Jawad El Andaloussi

Personal information
- Full name: Abbad Jawad El Andaloussi
- Date of birth: 15 July 1955 (age 71)
- Place of birth: Casablanca, Morocco

International career
- Years: Team / Apps / (Gls)
- 1976–1981: Morocco

Managerial career
- 2003: Laval Dynamites
- 2006: Laval Dynamites

= Jawad El Andaloussi =

Moroccan footballer

Abbad Jawad El Andaloussi (جواد الأندلسي) is a Moroccan footballer who played for Morocco in the 1976 and 1978 African Cup of Nations. At club level he played for Wydad, Raja Casablanca, Saudi Arabia's Al-Shabab and Hong Kong's Tung Sing FC.

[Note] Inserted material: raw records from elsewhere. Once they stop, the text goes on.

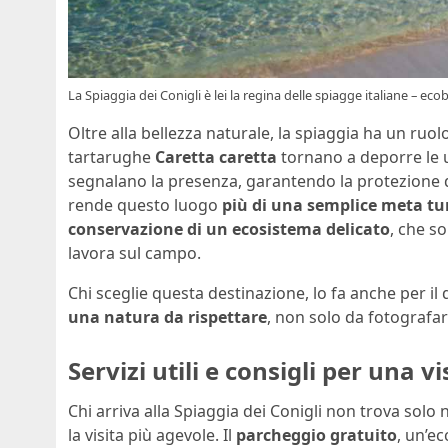
La Spiaggia dei Conigli è lei la regina delle spiagge italiane – ecob
Oltre alla bellezza naturale, la spiaggia ha un ruo
tartarughe
Caretta caretta
tornano a deporre le uo
segnalano la presenza, garantendo la protezione 
rende questo luogo
più di una semplice meta tur
conservazione di un ecosistema delicato
, che s
lavora sul campo.
Chi sceglie questa destinazione, lo fa anche per il 
una natura da rispettare
, non solo da fotografar
Servizi utili e consigli per una v
Chi arriva alla Spiaggia dei Conigli non trova solo
la visita più agevole. Il
parcheggio gratuito
, un’e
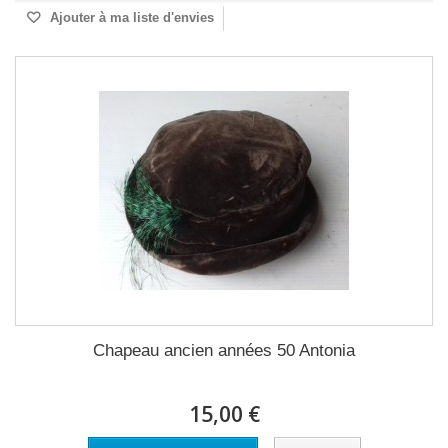
Ajouter à ma liste d'envies
Chapeau ancien années 50 Antonia
15,00 €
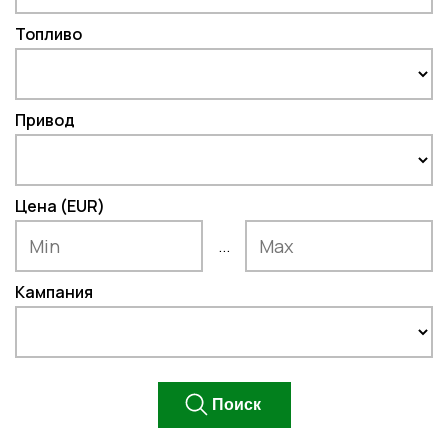
Топливо
Привод
Цена (EUR)
...
Кампания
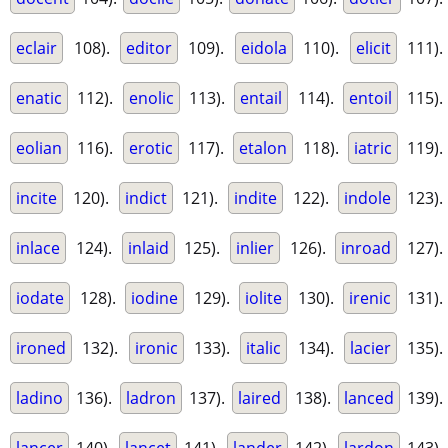
eclair
108).
editor
109).
eidola
110).
elicit
111).
enatic
112).
enolic
113).
entail
114).
entoil
115).
eolian
116).
erotic
117).
etalon
118).
iatric
119).
incite
120).
indict
121).
indite
122).
indole
123).
inlace
124).
inlaid
125).
inlier
126).
inroad
127).
iodate
128).
iodine
129).
iolite
130).
irenic
131).
ironed
132).
ironic
133).
italic
134).
lacier
135).
ladino
136).
ladron
137).
laired
138).
lanced
139).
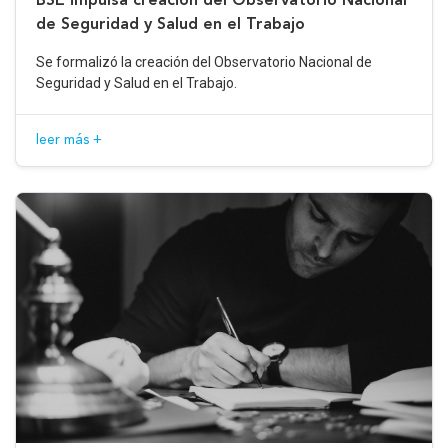
de Seguridad y Salud en el Trabajo
Se formalizó la creación del Observatorio Nacional de
Seguridad y Salud en el Trabajo.
leer más +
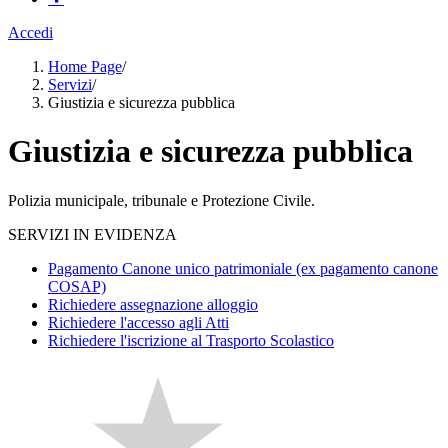
Accedi
Home Page
/
Servizi
/
Giustizia e sicurezza pubblica
Giustizia e sicurezza pubblica
Polizia municipale, tribunale e Protezione Civile.
SERVIZI IN EVIDENZA
Pagamento Canone unico patrimoniale (ex pagamento canone
COSAP)
Richiedere assegnazione alloggio
Richiedere l'accesso agli Atti
Richiedere l'iscrizione al Trasporto Scolastico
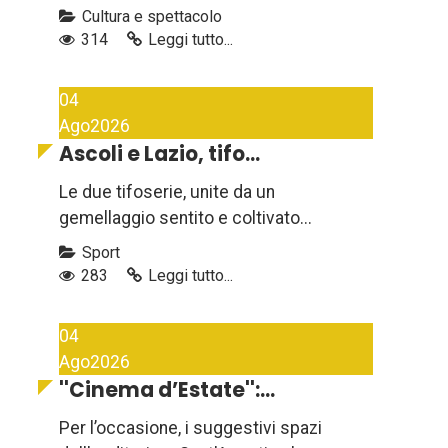
Cultura e spettacolo
314
Leggi tutto...
04
Ago
2026
Ascoli e Lazio, tifo...
Le due tifoserie, unite da un
gemellaggio sentito e coltivato...
Sport
283
Leggi tutto...
04
Ago
2026
''Cinema d’Estate'':...
Per l’occasione, i suggestivi spazi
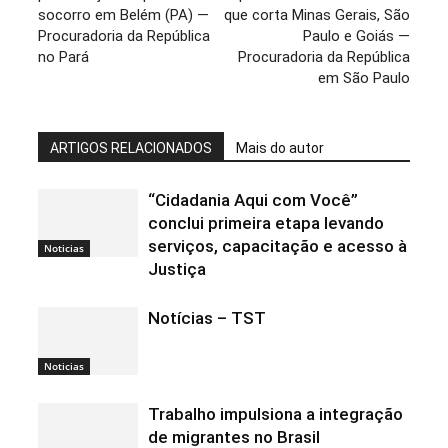
socorro em Belém (PA) —
que corta Minas Gerais, São
Procuradoria da República
Paulo e Goiás —
no Pará
Procuradoria da República
em São Paulo
ARTIGOS RELACIONADOS
Mais do autor
“Cidadania Aqui com Você”
conclui primeira etapa levando
serviços, capacitação e acesso à
Noticias
Justiça
Notícias – TST
Noticias
Trabalho impulsiona a integração
de migrantes no Brasil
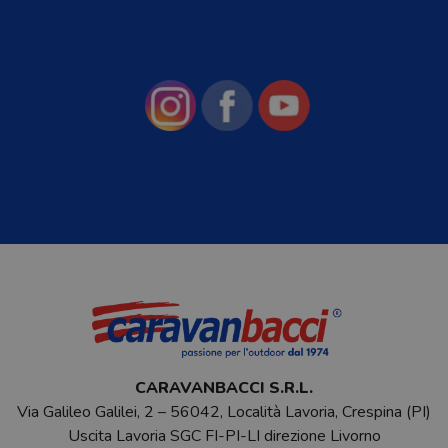
CARAVANBACCI S.R.L.
Via Galileo Galilei, 2 – 56042, Località Lavoria, Crespina (PI)
Uscita Lavoria SGC FI-PI-LI direzione Livorno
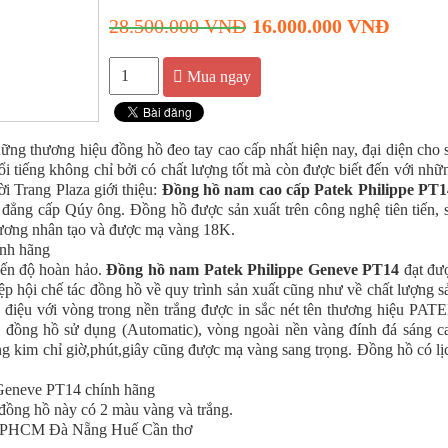
28.500.000 VNĐ
16.000.000 VNĐ
Mua ngay
ững thương hiệu đồng hồ đeo tay cao cấp nhất hiện nay, đại diện cho 
ổi tiếng không chỉ bởi có chất lượng tốt mà còn được biết đến với nhữ
ời Trang Plaza giới thiệu:
Đồng hồ nam cao cấp Patek Philippe PT1
iện đẳng cấp Qúy ông. Đồng hồ được sản xuất trên công nghệ tiên tiến, 
cương nhân tạo và được mạ vàng 18K.
 đến độ hoàn hảo.
Đồng hồ nam Patek Philippe Geneve PT14
đạt đư
ệp hội chế tác đồng hồ về quy trình sản xuất cũng như về chất lượng s
h điệu với vòng trong nền trắng được in sắc nét tên thương hiệu PAT
ng hồ sử dụng (Automatic), vòng ngoài nền vàng đính đá sáng c
ng kim chỉ giờ,phút,giây cũng được mạ vàng sang trọng. Đồng hồ có lị
ồng hồ này có 2 màu vàng và trắng.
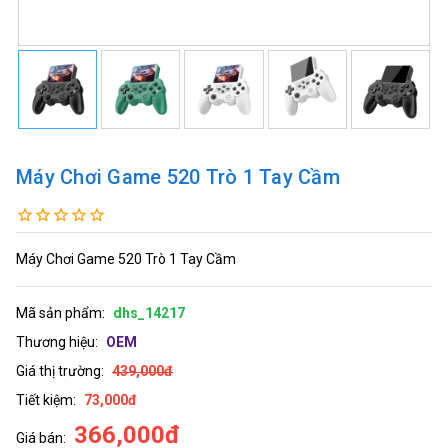
Máy Chơi Game 520 Trò 1 Tay Cầm
Máy Chơi Game 520 Trò 1 Tay Cầm
Mã sản phẩm:
dhs_14217
Thương hiệu:
OEM
Giá thị trường:
439,000đ
Tiết kiệm:
73,000đ
366,000đ
Giá bán:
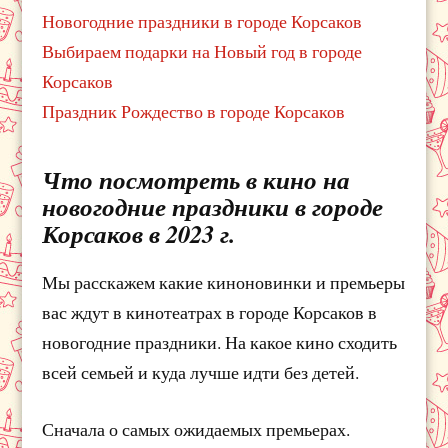
Новогодние праздники в городе Корсаков
Выбираем подарки на Новый год в городе
Корсаков
Праздник Рождество в городе Корсаков
Что посмотреть в кино на
новогодние праздники в городе
Корсаков в 2023 г.
Мы расскажем какие киноновинки и премьеры
вас ждут в кинотеатрах в городе Корсаков в
новогодние праздники. На какое кино сходить
всей семьей и куда лучше идти без детей.
Сначала о самых ожидаемых премьерах.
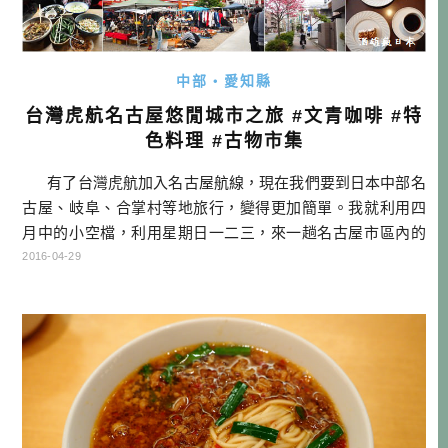
中部・愛知縣
台灣虎航名古屋悠閒城市之旅 #文青咖啡 #特
色料理 #古物市集
有了台灣虎航加入名古屋航線，現在我們要到日本中部名
古屋、岐阜、合掌村等地旅行，變得更加簡單。我就利用四
月中的小空檔，利用星期日一二三，來一趟名古屋市區內的
吃吃喝喝之旅。這次旅行沒打算去什麼遠的景點，就打算在
2016-04-29
名古屋市區走走看看，當然重點還是吃吃喝喝。但沒想到名
古屋有幾個區域蠻好逛的，以前怎麼沒有發現呢？ 對於一
個習慣旅行的人來說，行程不是那麼重要，因為你自己會去
找適合自己的地 […]…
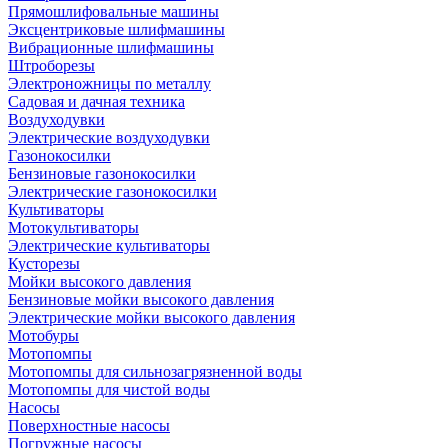
Прямошлифовальные машины
Эксцентриковые шлифмашины
Вибрационные шлифмашины
Штроборезы
Электроножницы по металлу
Садовая и дачная техника
Воздуходувки
Электрические воздуходувки
Газонокосилки
Бензиновые газонокосилки
Электрические газонокосилки
Культиваторы
Мотокультиваторы
Электрические культиваторы
Кусторезы
Мойки высокого давления
Бензиновые мойки высокого давления
Электрические мойки высокого давления
Мотобуры
Мотопомпы
Мотопомпы для сильнозагрязненной воды
Мотопомпы для чистой воды
Насосы
Поверхностные насосы
Погружные насосы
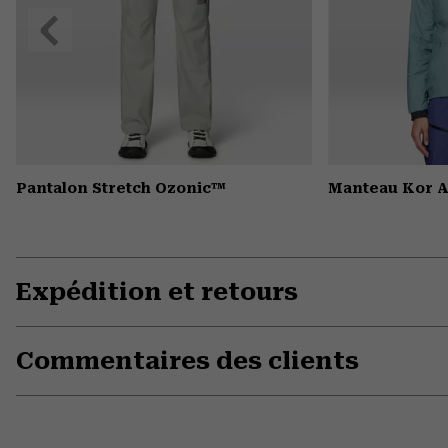
Précédent
Pantalon Stretch Ozonic™
Manteau Kor 
Expédition et retours
Commentaires des clients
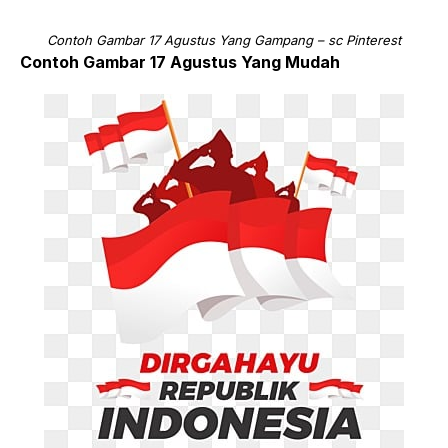
Contoh Gambar 17 Agustus Yang Gampang – sc Pinterest
Contoh Gambar 17 Agustus Yang Mudah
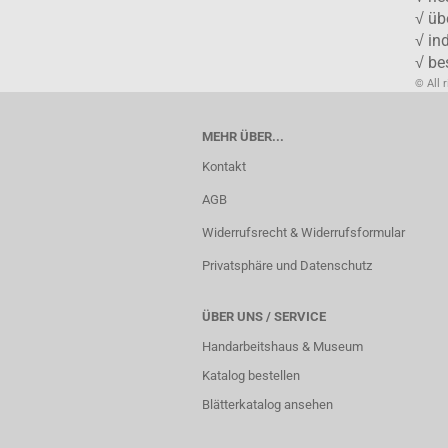
√ üb
√ in
√ be
© All 
MEHR ÜBER...
Kontakt
AGB
Widerrufsrecht & Widerrufsformular
Privatsphäre und Datenschutz
ÜBER UNS / SERVICE
Handarbeitshaus & Museum
Katalog bestellen
Blätterkatalog ansehen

== International career ==
El Andaloussi played for Morocco in the 1976 and 1978 African Cup of Nations. He also played for the Morocco national football team in the 1982 FIFA World Cup qualification.

==Managerial career==
El Andaloussi began coaching the Laval Dynamites in the Canadian Professional Soccer League in 2003. In his debut season with Laval the team failed to qualify for the postseason for the first time in the club's history, missing the final playoff spot by one point. He resigned from his position as head coach at the conclusion of the season. He returned to the organization in 2006 and his signing was announced in a press conference. He brought in Arturo Cisneros Salas, Andrew Olivieri, Hicham Aâboubou, Rachid Madkour, and Abraham Francois. El Andaloussi had a successful season, with Laval finishing third in the National Division and making the postseason for the second year in a row for the franchise. Laval faced Toronto Croatia in the quarterfinals and were defeated 1–0.